(Work instruction)
Among the entries below, take the line with "SERVIZI LACUALI ED" and the line with "DELLE COMUNICAZIONI", and output them and every line between them exactly, with nothing else.

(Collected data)

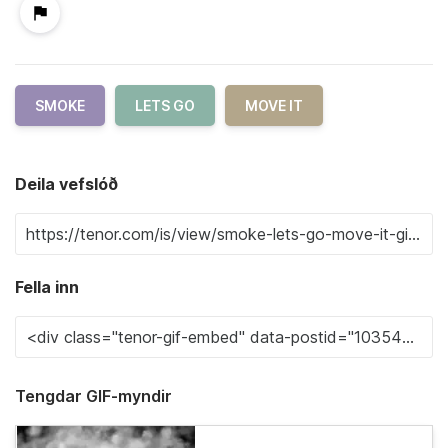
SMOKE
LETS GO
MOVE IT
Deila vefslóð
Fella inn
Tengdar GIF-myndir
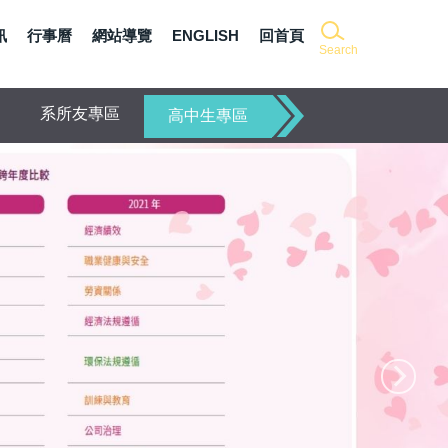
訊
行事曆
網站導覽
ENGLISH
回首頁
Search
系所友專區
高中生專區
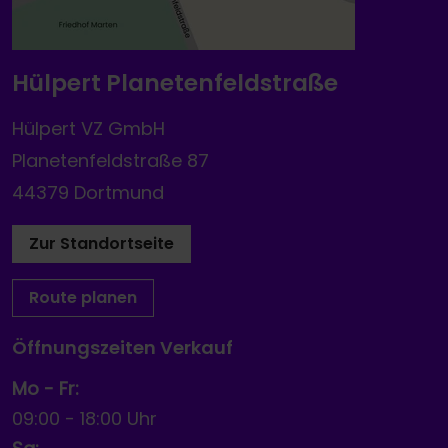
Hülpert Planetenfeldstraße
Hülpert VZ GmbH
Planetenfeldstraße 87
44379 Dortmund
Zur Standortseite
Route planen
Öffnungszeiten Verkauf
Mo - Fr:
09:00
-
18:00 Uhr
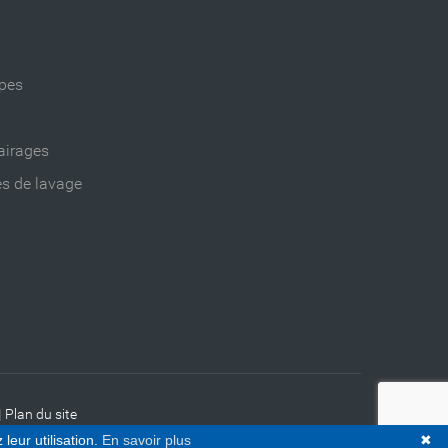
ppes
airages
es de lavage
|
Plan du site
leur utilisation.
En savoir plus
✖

--

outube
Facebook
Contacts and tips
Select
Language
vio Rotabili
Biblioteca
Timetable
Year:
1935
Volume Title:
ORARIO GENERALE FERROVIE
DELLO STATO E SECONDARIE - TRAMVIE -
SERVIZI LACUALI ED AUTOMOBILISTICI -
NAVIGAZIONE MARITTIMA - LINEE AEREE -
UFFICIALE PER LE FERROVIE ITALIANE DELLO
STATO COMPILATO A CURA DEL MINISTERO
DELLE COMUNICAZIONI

* * *

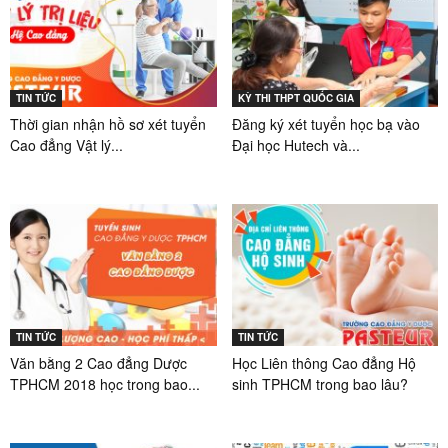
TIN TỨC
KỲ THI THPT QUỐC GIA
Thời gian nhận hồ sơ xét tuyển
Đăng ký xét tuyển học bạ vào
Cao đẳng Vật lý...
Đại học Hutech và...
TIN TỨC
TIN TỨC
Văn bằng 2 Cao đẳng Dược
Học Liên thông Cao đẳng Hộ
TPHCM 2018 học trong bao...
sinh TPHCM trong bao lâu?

(Answer section)
SERVIZI LACUALI ED AUTOMOBILISTICI -
NAVIGAZIONE MARITTIMA - LINEE AEREE -
UFFICIALE PER LE FERROVIE ITALIANE DELLO
STATO COMPILATO A CURA DEL MINISTERO
DELLE COMUNICAZIONI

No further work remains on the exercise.